(Ephesians 5:8)
Parents, leaders, and educators, we have a mission, a duty to lead children's souls toward the Light which will be their guide and their happiness. In order to illuminate the way that lies before each one of us, once a week we invite you to discover some of the words of certain wisemen and witnesses, measuring their worth by the words of St. Thomas Aquinas: “Do not consider the one who speaks, but whatever good you hear from him, confide it to your memory.” (from The Sixteen Ways to Acquire the Treasure of Knowledge by St. Thomas). Happy reading!
“Time, marching on, teaches all things.”
Aeschylus (525 BC-456 BC)
The oldest in the company of Euripides and Sophocles, one of the three great tragic playwrights of classical Athens
“He is certainly one of the most stunning geniuses of humanity. […] He is the veritable creator of Greek drama and it is he who expanded Greek theatre into something more than a dialogue between the main character and the chorus […] All his works are founded on Justice and on the idea that “the Law evolves”: the young gods having created a new Law, less somber than the old. In his Prometheus Bound, which is so rich in its immense love of man, we find a whole range of prophetic Christian reflections, as well as the announcement of the end of Olympus, and the God who would come, or perhaps the end of all the gods altogether.
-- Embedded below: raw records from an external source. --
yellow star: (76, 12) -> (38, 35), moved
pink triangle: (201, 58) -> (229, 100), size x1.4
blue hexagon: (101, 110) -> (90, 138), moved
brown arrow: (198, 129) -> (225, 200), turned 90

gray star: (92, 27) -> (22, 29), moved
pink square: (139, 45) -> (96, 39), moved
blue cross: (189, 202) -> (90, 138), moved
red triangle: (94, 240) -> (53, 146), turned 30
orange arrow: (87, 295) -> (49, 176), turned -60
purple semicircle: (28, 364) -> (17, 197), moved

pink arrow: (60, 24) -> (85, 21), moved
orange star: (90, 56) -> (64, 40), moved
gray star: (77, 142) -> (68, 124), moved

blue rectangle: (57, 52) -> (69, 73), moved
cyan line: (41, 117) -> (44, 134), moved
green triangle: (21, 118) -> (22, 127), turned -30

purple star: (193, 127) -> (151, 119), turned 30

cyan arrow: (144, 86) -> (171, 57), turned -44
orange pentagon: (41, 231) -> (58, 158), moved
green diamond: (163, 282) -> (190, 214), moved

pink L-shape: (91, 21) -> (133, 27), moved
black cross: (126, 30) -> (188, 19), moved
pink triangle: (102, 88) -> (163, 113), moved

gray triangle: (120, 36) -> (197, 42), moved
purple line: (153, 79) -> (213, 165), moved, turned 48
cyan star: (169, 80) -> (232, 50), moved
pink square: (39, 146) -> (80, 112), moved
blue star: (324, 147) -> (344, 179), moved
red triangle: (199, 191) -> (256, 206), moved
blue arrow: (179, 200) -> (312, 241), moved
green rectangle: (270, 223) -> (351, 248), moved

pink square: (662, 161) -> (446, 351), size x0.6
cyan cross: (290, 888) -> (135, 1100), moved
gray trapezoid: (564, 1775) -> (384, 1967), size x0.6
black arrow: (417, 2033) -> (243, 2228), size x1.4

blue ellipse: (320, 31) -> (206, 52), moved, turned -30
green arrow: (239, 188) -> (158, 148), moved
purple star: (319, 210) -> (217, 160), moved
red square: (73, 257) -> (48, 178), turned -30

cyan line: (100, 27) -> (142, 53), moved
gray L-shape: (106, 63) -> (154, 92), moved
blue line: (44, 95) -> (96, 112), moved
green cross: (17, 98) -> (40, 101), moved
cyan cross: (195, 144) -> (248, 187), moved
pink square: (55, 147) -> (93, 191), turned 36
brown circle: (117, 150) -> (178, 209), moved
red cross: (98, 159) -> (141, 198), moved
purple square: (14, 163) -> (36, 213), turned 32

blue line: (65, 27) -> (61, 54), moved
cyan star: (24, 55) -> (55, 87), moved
In any case no other poet has so naturally reached such supreme grandeur. “If we had all of them,” wrote Victor Hugo, “the works of Aeschylus would be like a sort of Greek Bible… he is the mystery of antiquity made man, something like a pagan prophet.” His works are filled with magic incantations, wild funereal cries, despairing rounds and strange wailings. However, it must be said that it is his humanity which renders his work extraordinarily close to us: The Persians will eternally remain the tragedy that is pure defeat; the Trojan War and its warriors are spoken of as if they were fighting this very day; Prometheus is modern man fighting against the gods… and it must be said that if the prelude to Agamemnon seems to be a passage from Claudel, or if the raving of Cassandra is one of the summits of all drama, the complaints about prisoners, about the vanquished, about the youth thrown into combat echo in us with an eternal note that is fraternal and revolutionary.”